▸ **PROBLEM TO SOLVE**
Every line of the material is to be returned verbatim. Pictures stay out.

▸ **RECORDS PROVIDED**

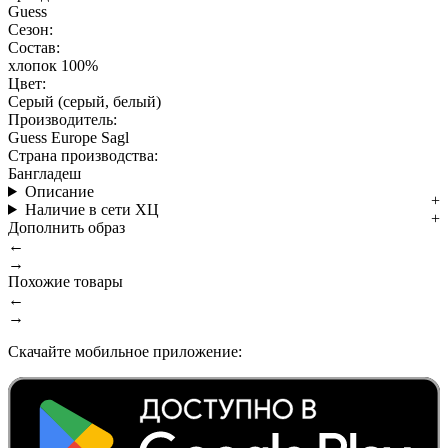
Guess
Сезон:
Состав:
хлопок 100%
Цвет:
Серый (серый, белый)
Производитель:
Guess Europe Sagl
Страна производства:
Бангладеш
Описание
Наличие в сети ХЦ
Дополнить образ
←
→
Похожие товары
←
→
Скачайте мобильное приложение:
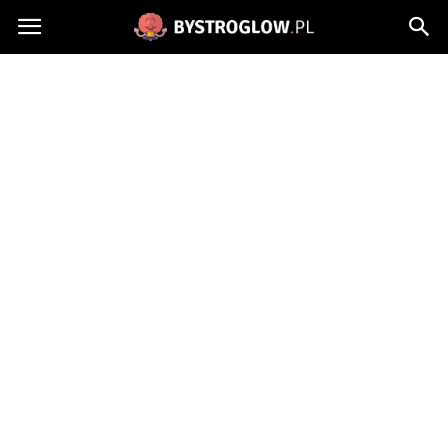
Bystroglow.pl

▸ **EXERCISE OUTPUT**
Guess
Сезон:
Состав:
хлопок 100%
Цвет:
Серый (серый, белый)
Производитель:
Guess Europe Sagl
Страна производства:
Бангладеш
Описание
Наличие в сети ХЦ
Дополнить образ
←
→
Похожие товары
←
→
Скачайте мобильное приложение:
Bystroglow.pl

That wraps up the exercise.